* _Data under study_:
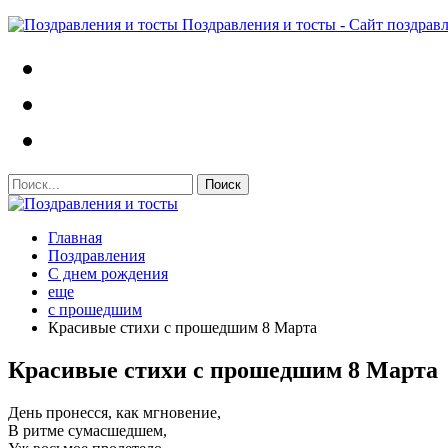
Поздравления и тосты - Сайт поздрав
Главная
Поздравления
С днем рождения
еще
с прошедшим
Красивые стихи с прошедшим 8 Марта
Красивые стихи с прошедшим 8 Марта
День пронесся, как мгновение,
В ритме сумасшедшем,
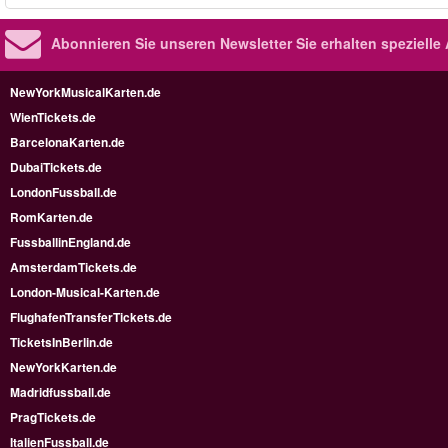
Abonnieren Sie unseren Newsletter
Sie erhalten speziell
NewYorkMusicalKarten.de
WienTickets.de
BarcelonaKarten.de
DubaiTickets.de
LondonFussball.de
RomKarten.de
FussballinEngland.de
AmsterdamTickets.de
London-Musical-Karten.de
FlughafenTransferTickets.de
TicketsInBerlin.de
NewYorkKarten.de
Madridfussball.de
PragTickets.de
ItalienFussball.de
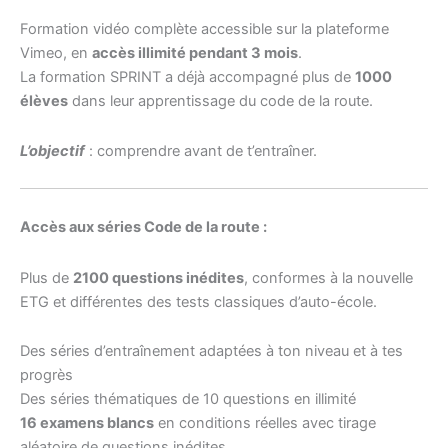
Formation vidéo complète accessible sur la plateforme
Vimeo, en
accès illimité pendant 3 mois
.
La formation SPRINT a déjà accompagné plus de
1000
élèves
dans leur apprentissage du code de la route.
L’objectif
: comprendre avant de t’entraîner.
Accès aux séries Code de la route :
Plus de
2100 questions inédites
, conformes à la nouvelle
ETG et différentes des tests classiques d’auto-école.
Des séries d’entraînement adaptées à ton niveau et à tes
progrès
Des séries thématiques de 10 questions en illimité
16 examens blancs
en conditions réelles avec tirage
aléatoire de questions inédites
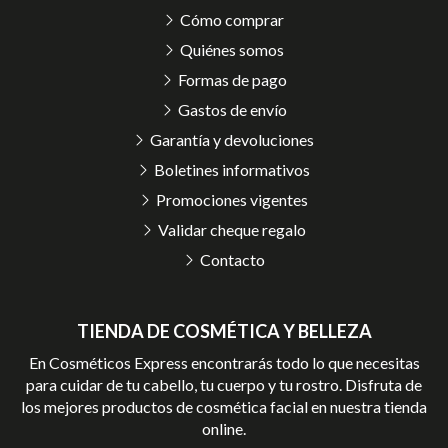
Cómo comprar
Quiénes somos
Formas de pago
Gastos de envío
Garantía y devoluciones
Boletines informativos
Promociones vigentes
Validar cheque regalo
Contacto
TIENDA DE COSMÉTICA Y BELLEZA
En Cosméticos Express encontrarás todo lo que necesitas
para cuidar de tu cabello, tu cuerpo y tu rostro. Disfruta de
los mejores productos de cosmética facial en nuestra tienda
online.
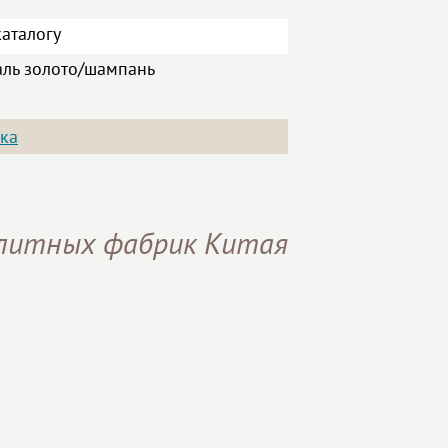
аталогу
аль золото/шампань
ка
элитных фабрик Китая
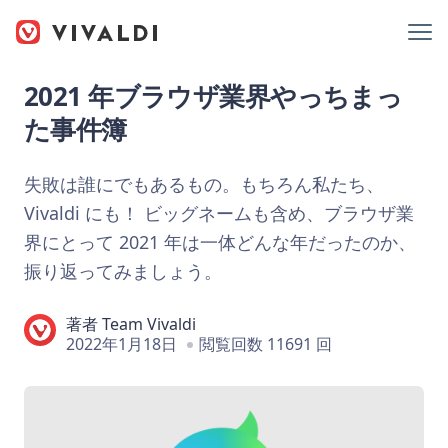
2021 年ブラウザ業界やっちまっ
た事件簿
失敗は誰にでもあるもの。もちろん私たち、
Vivaldi にも！ ビッグネームも含め、ブラウザ業
界にとって 2021 年は一体どんな年だったのか、
振り返ってみましょう。
著者
Team Vivaldi
2022年1月18日
閲覧回数 11691 回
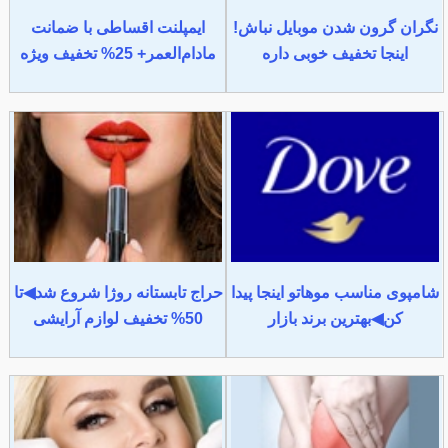
نگران گرون شدن موبایل نباش!
ایمپلنت اقساطی با ضمانت
اینجا تخفیف خوبی داره
مادام‌العمر+ 25% تخفیف ویژه
شامپوی مناسب موهاتو اینجا پیدا
حراج تابستانه روژا شروع شد◀تا
کن◀بهترین برند بازار
50% تخفیف لوازم آرایشی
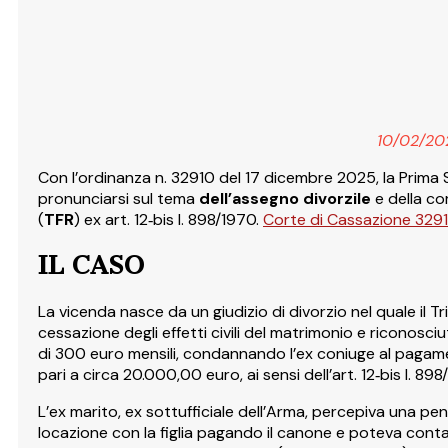
10/02/20
Con l’ordinanza n. 32910 del 17 dicembre 2025, la Prima 
pronunciarsi sul tema
dell’assegno divorzile
e della co
(
TFR
) ex art. 12‑bis l. 898/1970.
Corte di Cassazione 32
IL CASO
La vicenda nasce da un giudizio di divorzio nel quale il T
cessazione degli effetti civili del matrimonio e riconosciu
di 300 euro mensili, condannando l’ex coniuge al pagame
pari a circa 20.000,00 euro, ai sensi dell’art. 12‑bis l. 898/
L’ex marito, ex sottufficiale dell’Arma, percepiva una pens
locazione con la figlia pagando il canone e poteva contar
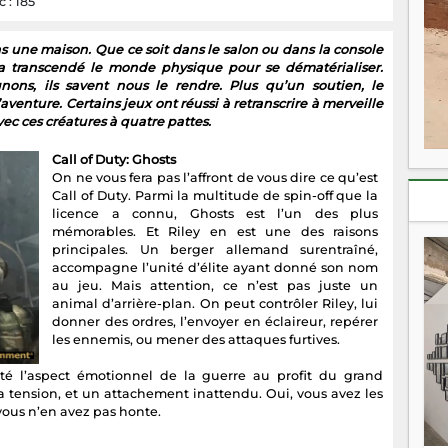
 : 185
ns une maison. Que ce soit dans le salon ou dans la console
 a transcendé le monde physique pour se dématérialiser.
s, ils savent nous le rendre. Plus qu’un soutien, le
’aventure. Certains jeux ont réussi à retranscrire à merveille
vec ces créatures à quatre pattes.
Call of Duty: Ghosts
On ne vous fera pas l’affront de vous dire ce qu’est
Call of Duty. Parmi la multitude de spin-off que la
licence a connu, Ghosts est l’un des plus
mémorables. Et Riley en est une des raisons
principales. Un berger allemand surentraîné,
accompagne l’unité d’élite ayant donné son nom
au jeu. Mais attention, ce n’est pas juste un
animal d’arrière-plan. On peut contrôler Riley, lui
donner des ordres, l’envoyer en éclaireur, repérer
les ennemis, ou mener des attaques furtives.
ôté l’aspect émotionnel de la guerre au profit du grand
la tension, et un attachement inattendu. Oui, vous avez les
 vous n’en avez pas honte.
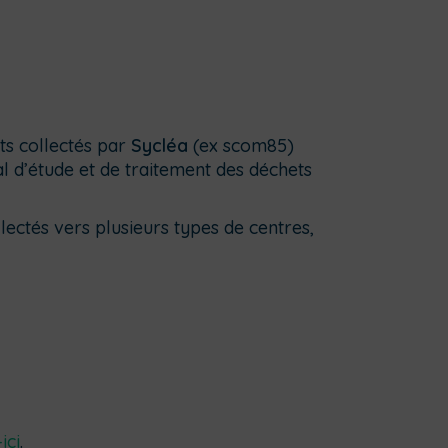
ets collectés par
Sycléa
(ex scom85)
 d’étude et de traitement des déchets
lectés vers plusieurs types de centres,
ici
.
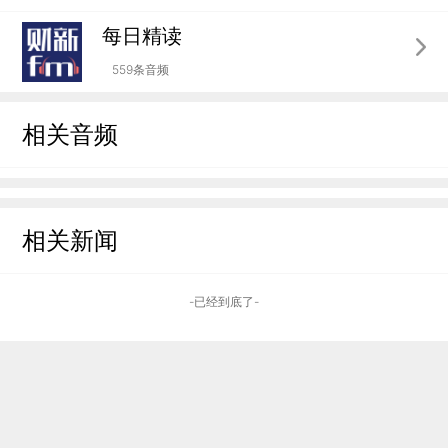
每日精读
559条音频
相关音频
相关新闻
-已经到底了-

* _Your assignment_:
Please, without any pictures, retype the records exactly as they appear.

* _Finished exercise_:
Поздравления и тосты - Сайт поздрав
Главная
Поздравления
С днем рождения
еще
с прошедшим
Красивые стихи с прошедшим 8 Марта
Красивые стихи с прошедшим 8 Марта
День пронесся, как мгновение,
В ритме сумасшедшем,
Abonnieren Sie unseren Newsletter
Sie erhalten speziell
NewYorkMusicalKarten.de
WienTickets.de
BarcelonaKarten.de
DubaiTickets.de
LondonFussball.de
RomKarten.de
FussballinEngland.de
AmsterdamTickets.de
London-Musical-Karten.de
FlughafenTransferTickets.de
TicketsInBerlin.de
NewYorkKarten.de
Madridfussball.de
PragTickets.de
ItalienFussball.de
Formation vidéo complète accessible sur la plateforme
Vimeo, en
accès illimité pendant 3 mois
.
La formation SPRINT a déjà accompagné plus de
1000
élèves
dans leur apprentissage du code de la route.
L’objectif
: comprendre avant de t’entraîner.
Accès aux séries Code de la route :
Plus de
2100 questions inédites
, conformes à la nouvelle
ETG et différentes des tests classiques d’auto-école.
Des séries d’entraînement adaptées à ton niveau et à tes
progrès
Des séries thématiques de 10 questions en illimité
16 examens blancs
en conditions réelles avec tirage
aléatoire de questions inédites
Cómo comprar
Quiénes somos
Formas de pago
Gastos de envío
Garantía y devoluciones
Boletines informativos
Promociones vigentes
Validar cheque regalo
Contacto
TIENDA DE COSMÉTICA Y BELLEZA
En Cosméticos Express encontrarás todo lo que necesitas
para cuidar de tu cabello, tu cuerpo y tu rostro. Disfruta de
los mejores productos de cosmética facial en nuestra tienda
online.
аталогу
аль золото/шампань
ка
элитных фабрик Китая
2021 年ブラウザ業界やっちまっ
た事件簿
失敗は誰にでもあるもの。もちろん私たち、
Vivaldi にも！ ビッグネームも含め、ブラウザ業
界にとって 2021 年は一体どんな年だったのか、
振り返ってみましょう。
著者
Team Vivaldi
2022年1月18日
閲覧回数 11691 回
نگران گرون شدن موبایل نباش!
ایمپلنت اقساطی با ضمانت
اینجا تخفیف خوبی داره
مادام‌العمر+ 25% تخفیف ویژه
شامپوی مناسب موهاتو اینجا پیدا
حراج تابستانه روژا شروع شد◀تا
کن◀بهترین برند بازار
50% تخفیف لوازم آرایشی
10/02/20
Con l’ordinanza n. 32910 del 17 dicembre 2025, la Prima 
pronunciarsi sul tema
dell’assegno divorzile
e della co
(
TFR
) ex art. 12‑bis l. 898/1970.
Corte di Cassazione 32
IL CASO
La vicenda nasce da un giudizio di divorzio nel quale il T
cessazione degli effetti civili del matrimonio e riconosciu
di 300 euro mensili, condannando l’ex coniuge al pagame
pari a circa 20.000,00 euro, ai sensi dell’art. 12‑bis l. 898/
L’ex marito, ex sottufficiale dell’Arma, percepiva una pens
locazione con la figlia pagando il canone e poteva contar
 : 185
ns une maison. Que ce soit dans le salon ou dans la console
 a transcendé le monde physique pour se dématérialiser.
s, ils savent nous le rendre. Plus qu’un soutien, le
’aventure. Certains jeux ont réussi à retranscrire à merveille
vec ces créatures à quatre pattes.
Call of Duty: Ghosts
On ne vous fera pas l’affront de vous dire ce qu’est
Call of Duty. Parmi la multitude de spin-off que la
licence a connu, Ghosts est l’un des plus
mémorables. Et Riley en est une des raisons
principales. Un berger allemand surentraîné,
accompagne l’unité d’élite ayant donné son nom
au jeu. Mais attention, ce n’est pas juste un
animal d’arrière-plan. On peut contrôler Riley, lui
donner des ordres, l’envoyer en éclaireur, repérer
les ennemis, ou mener des attaques furtives.
ôté l’aspect émotionnel de la guerre au profit du grand
la tension, et un attachement inattendu. Oui, vous avez les
 vous n’en avez pas honte.
ets collectés par
Sycléa
(ex scom85)
 d’étude et de traitement des déchets
lectés vers plusieurs types de centres,
ici
.
每日精读
559条音频
相关音频
相关新闻
-已经到底了-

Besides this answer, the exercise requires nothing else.